Klein v. Board of Supervisors

54 Miss. 254 | Miss. | 1876

Simeall, C. J.,

delivered the opinion of the court.

It was error to dismiss the petition of the plaintiff in error. His suit was brought in strict conformity to the Act of April 5, 1876 (Acts 1876, p. 56). The petition under that act constitutes the leading pleading in the suit, and takes the place of the alternative writ upder the former practice. It must state the plaintiff’s claim ; and to it the respondent must plead.

There is nothing in the first cause assigned in the motion to dismiss. Nor is the cause of action barred by the Statute of Limitations, either under the Code of 1857 or of 1871.

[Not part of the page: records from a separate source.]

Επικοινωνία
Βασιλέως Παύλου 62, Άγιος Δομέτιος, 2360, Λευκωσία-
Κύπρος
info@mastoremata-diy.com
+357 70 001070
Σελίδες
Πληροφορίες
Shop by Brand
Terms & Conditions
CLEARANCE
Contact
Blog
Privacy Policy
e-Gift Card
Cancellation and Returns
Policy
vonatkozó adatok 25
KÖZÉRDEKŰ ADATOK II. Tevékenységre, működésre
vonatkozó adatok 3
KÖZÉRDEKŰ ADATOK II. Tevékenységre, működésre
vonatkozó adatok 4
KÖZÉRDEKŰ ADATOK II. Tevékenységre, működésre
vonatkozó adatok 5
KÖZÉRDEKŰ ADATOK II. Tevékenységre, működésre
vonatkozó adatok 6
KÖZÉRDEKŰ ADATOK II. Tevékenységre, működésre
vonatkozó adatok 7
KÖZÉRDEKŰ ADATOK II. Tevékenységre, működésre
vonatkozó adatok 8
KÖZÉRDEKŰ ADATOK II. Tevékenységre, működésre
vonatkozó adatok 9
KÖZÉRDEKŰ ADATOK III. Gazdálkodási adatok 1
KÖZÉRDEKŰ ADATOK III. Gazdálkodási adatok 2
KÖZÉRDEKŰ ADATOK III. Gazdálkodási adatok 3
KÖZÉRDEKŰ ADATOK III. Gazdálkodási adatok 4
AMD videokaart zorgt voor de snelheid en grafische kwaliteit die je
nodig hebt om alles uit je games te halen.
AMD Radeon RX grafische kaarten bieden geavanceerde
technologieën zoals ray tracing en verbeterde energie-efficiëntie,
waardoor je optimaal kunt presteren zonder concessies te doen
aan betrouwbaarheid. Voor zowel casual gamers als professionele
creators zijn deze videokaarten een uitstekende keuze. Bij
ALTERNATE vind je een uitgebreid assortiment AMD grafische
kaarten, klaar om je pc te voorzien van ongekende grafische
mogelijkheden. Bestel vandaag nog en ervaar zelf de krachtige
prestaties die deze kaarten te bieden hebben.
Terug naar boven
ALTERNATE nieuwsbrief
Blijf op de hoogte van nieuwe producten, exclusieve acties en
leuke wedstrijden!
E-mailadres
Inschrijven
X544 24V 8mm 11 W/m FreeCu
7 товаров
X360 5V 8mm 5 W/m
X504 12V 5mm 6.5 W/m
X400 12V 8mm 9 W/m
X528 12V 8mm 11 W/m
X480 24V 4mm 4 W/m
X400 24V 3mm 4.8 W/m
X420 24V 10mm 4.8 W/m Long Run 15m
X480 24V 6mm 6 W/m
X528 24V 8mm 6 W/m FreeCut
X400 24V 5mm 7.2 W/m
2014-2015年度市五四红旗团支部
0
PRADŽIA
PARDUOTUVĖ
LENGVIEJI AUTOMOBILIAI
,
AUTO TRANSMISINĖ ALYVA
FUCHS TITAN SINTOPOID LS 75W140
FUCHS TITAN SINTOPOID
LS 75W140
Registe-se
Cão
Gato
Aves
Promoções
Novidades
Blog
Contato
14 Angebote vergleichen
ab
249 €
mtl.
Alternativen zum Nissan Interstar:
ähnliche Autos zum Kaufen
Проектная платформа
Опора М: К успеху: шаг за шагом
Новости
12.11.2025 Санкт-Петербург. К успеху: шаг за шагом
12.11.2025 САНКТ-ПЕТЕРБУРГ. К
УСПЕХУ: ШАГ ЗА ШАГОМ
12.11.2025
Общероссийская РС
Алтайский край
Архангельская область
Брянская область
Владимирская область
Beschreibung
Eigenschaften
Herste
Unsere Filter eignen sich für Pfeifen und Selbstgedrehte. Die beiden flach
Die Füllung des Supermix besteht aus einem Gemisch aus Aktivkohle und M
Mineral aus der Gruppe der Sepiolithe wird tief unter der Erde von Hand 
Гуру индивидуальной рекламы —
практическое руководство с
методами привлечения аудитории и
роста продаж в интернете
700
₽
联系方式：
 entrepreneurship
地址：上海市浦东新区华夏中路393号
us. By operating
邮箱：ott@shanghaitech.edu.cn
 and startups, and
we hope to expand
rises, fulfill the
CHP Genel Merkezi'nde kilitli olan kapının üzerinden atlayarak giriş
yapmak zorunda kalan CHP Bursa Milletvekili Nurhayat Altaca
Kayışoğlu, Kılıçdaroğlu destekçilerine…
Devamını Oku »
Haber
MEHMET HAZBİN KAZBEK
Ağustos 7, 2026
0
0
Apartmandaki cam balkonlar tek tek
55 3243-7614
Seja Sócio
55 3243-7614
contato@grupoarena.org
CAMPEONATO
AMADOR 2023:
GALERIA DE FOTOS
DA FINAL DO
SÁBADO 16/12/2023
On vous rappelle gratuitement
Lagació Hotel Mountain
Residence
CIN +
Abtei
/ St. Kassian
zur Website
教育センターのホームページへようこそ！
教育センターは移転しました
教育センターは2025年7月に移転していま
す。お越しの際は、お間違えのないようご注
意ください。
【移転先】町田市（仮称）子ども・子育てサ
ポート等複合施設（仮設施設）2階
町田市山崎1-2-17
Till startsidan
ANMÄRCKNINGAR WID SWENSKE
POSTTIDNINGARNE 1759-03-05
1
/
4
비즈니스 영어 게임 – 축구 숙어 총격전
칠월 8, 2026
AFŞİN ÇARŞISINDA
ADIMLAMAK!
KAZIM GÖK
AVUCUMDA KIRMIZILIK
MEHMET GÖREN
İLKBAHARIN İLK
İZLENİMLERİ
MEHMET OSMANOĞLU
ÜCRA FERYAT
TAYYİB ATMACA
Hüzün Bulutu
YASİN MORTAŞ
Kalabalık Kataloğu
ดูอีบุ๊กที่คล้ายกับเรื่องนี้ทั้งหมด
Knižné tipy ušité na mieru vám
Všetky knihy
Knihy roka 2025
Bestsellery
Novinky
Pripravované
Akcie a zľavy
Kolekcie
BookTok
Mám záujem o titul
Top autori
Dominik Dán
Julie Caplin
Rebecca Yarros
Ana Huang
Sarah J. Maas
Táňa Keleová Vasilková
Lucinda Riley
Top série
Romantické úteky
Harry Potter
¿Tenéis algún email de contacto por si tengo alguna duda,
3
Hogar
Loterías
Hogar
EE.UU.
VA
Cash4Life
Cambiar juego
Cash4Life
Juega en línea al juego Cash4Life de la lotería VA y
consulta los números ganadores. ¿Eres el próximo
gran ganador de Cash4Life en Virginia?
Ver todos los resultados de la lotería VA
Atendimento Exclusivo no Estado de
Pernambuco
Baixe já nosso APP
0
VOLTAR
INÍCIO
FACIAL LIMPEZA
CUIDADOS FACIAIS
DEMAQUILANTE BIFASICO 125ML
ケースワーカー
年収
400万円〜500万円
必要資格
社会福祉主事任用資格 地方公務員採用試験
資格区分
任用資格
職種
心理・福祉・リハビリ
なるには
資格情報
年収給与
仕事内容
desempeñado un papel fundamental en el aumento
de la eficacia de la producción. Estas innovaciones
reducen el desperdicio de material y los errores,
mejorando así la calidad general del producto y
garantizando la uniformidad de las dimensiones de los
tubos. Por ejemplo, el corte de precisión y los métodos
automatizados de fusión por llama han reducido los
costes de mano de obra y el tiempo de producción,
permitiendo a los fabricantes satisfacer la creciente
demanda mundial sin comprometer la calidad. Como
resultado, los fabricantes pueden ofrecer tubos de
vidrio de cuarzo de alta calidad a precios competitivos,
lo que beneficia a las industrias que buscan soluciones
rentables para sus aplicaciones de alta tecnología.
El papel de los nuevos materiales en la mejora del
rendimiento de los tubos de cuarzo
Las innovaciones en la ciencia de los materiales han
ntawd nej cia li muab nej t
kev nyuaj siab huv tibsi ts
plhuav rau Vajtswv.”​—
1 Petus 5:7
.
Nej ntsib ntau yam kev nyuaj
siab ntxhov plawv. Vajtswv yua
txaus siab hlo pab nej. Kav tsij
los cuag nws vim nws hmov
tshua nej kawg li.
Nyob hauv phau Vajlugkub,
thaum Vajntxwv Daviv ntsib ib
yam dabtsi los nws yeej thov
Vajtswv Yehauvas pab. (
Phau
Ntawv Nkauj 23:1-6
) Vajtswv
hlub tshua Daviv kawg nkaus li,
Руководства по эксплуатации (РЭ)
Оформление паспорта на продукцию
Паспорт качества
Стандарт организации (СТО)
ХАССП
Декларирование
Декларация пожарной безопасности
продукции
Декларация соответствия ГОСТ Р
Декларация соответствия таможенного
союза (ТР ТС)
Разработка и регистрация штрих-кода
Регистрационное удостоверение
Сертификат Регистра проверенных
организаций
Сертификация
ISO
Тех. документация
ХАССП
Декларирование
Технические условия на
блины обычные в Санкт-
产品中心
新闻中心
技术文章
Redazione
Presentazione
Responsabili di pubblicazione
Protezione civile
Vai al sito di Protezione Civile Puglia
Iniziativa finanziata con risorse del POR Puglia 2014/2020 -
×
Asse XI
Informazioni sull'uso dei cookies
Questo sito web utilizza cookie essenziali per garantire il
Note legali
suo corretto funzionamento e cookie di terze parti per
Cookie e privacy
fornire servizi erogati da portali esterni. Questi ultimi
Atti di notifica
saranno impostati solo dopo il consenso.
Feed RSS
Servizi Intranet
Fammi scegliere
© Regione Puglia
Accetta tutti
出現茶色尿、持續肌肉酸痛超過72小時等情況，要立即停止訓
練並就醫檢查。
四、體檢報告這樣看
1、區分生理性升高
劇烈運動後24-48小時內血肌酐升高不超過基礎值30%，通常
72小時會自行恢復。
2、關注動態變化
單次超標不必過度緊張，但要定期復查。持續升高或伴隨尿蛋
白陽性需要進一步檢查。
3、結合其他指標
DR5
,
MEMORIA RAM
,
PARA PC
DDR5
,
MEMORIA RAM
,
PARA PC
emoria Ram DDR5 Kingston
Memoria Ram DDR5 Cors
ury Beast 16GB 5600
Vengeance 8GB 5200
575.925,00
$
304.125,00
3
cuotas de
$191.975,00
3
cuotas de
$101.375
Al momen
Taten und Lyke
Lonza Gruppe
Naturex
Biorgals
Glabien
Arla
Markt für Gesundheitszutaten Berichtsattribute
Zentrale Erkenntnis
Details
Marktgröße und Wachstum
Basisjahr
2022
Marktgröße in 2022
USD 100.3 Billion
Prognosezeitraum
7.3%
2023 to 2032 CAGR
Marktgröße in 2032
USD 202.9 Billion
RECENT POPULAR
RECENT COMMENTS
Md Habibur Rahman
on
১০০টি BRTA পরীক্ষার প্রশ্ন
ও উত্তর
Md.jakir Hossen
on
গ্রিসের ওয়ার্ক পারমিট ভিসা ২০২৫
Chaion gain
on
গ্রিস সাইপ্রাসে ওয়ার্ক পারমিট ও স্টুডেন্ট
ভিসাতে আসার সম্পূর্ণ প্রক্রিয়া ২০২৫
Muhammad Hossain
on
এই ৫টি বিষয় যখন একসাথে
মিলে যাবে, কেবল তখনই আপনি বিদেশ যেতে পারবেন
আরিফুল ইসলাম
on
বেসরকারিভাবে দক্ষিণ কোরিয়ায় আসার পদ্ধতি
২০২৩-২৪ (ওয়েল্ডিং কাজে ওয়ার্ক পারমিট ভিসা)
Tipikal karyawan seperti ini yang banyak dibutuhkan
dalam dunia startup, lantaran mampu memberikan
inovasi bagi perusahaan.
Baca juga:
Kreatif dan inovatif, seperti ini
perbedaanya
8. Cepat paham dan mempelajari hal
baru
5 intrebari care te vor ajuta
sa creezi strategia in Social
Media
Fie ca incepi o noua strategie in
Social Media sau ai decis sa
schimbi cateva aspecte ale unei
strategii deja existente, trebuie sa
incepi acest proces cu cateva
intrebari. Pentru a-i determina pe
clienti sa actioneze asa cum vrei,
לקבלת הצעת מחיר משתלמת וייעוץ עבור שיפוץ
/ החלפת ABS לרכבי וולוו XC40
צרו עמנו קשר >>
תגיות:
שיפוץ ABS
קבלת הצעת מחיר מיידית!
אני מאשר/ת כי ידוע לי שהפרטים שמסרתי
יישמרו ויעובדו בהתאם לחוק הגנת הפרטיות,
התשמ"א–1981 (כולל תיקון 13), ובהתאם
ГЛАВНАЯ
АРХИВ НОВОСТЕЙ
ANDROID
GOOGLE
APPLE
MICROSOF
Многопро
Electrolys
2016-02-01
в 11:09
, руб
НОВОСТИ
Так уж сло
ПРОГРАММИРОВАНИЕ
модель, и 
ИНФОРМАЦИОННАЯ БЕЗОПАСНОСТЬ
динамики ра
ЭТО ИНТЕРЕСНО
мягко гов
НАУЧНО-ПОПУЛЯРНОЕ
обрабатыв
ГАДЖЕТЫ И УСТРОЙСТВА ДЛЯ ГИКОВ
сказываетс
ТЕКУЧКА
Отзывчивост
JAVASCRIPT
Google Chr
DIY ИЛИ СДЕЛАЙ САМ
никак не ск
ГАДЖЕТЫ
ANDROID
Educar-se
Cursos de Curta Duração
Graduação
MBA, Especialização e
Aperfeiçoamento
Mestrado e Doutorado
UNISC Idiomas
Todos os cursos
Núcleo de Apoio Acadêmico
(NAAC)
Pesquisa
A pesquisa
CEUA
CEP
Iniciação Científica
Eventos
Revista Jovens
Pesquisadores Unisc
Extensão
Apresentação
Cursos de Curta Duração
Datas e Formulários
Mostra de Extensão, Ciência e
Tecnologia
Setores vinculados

The allowance of the claim of the creditor by the board of supervisors (or the board of police, their predecessors) was a conclusive ascertainment and establishment of the debt, and in that aspect it became of the nature of a judgment. The warrant is issued by the clerk of the board on the treasurer, 'as a means of procuring payment. He is required by law to issue it to the creditor, wherever the claim has been allowed. There is no mode by which the creditor can procure satisfaction, if there are no funds in the county treasury, except by putting in force the taxing power by mandamus. Statutes of limitations affect the remedy. There is no provision either in the Code of 1857 or that of 1871 which cuts off the right of the creditor to his suit in mandamus. In Carroll v. Board of Police of Tishomingo County, 28 Miss. 38, the effort was to apply the provision of the statute, limiting a time for the revival of judgments by scire facias, and the issuance of executions, to a case like this; but it was held that the statute did not apply, because the judgments of boards of supervisors *259could not be enforced in that way. In Klein v. Board of Supervisors of Warren County, 51 Miss. 878, it was said that the statute giving the right to sue the county did not embrace claims that have been allowed, but is confined exclusively to those that have been rejected. Lawrence County v. City of Brookhaven, 51 Miss. 68.

No provision of the Statute of Limitations embraces a debt like this. Whether purposely or from inadvertence, the legislature has fixed no time within which the creditor’s right will be barred.

The plaintiff in error, in his petition, set forth his claim with sufficient precision and fulness.

It was error, therefore, to have dismissed his suit.

Judgment reversed and cause remanded.

CAMPBELL, J., took no part in this decision.